== Exercise inputs

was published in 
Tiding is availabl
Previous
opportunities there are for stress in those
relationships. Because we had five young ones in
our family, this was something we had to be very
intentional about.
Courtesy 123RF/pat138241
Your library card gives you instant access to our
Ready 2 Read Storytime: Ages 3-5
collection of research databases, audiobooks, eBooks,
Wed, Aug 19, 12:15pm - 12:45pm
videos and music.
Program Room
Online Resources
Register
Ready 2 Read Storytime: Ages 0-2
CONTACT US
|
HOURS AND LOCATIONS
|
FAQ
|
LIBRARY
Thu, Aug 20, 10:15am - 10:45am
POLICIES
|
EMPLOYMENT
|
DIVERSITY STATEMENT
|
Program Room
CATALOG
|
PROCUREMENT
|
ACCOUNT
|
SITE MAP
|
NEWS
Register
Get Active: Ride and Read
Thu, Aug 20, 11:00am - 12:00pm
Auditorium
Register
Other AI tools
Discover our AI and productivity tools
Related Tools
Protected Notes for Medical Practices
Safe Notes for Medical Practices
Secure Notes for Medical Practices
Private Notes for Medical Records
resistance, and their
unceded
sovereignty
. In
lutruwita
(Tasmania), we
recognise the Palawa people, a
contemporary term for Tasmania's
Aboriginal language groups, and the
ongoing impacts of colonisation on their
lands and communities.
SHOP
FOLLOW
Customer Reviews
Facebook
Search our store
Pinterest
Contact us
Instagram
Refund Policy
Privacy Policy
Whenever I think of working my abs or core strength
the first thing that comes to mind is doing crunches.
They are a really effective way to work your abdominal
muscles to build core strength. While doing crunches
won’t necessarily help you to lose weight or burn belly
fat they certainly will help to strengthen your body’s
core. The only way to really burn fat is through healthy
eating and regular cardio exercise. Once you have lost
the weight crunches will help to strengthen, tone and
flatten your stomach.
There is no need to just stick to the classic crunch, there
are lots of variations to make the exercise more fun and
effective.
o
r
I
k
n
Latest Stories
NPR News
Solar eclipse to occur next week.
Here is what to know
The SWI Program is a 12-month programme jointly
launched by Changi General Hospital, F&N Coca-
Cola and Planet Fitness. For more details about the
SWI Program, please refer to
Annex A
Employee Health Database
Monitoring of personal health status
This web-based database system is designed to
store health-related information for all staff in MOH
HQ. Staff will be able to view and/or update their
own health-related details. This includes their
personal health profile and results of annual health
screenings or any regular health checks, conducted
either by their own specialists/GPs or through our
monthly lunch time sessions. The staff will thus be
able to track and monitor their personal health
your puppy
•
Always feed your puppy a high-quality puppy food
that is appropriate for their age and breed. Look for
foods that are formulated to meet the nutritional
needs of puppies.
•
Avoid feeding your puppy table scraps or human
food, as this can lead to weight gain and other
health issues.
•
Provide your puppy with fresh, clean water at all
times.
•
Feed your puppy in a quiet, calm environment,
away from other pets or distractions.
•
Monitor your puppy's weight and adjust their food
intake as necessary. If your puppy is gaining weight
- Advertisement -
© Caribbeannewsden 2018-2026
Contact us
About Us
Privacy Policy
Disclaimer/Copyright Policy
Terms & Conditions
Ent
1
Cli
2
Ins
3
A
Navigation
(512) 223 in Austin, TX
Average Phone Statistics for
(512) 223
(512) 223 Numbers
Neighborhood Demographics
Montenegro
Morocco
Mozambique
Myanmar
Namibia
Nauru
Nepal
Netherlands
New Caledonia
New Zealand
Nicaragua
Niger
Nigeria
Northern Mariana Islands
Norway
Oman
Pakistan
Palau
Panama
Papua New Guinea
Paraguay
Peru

====

▸ **What is expected**
Lines in the records that hold the word "Medical" are to be counted; give only the total.

▸ **Your solution**
4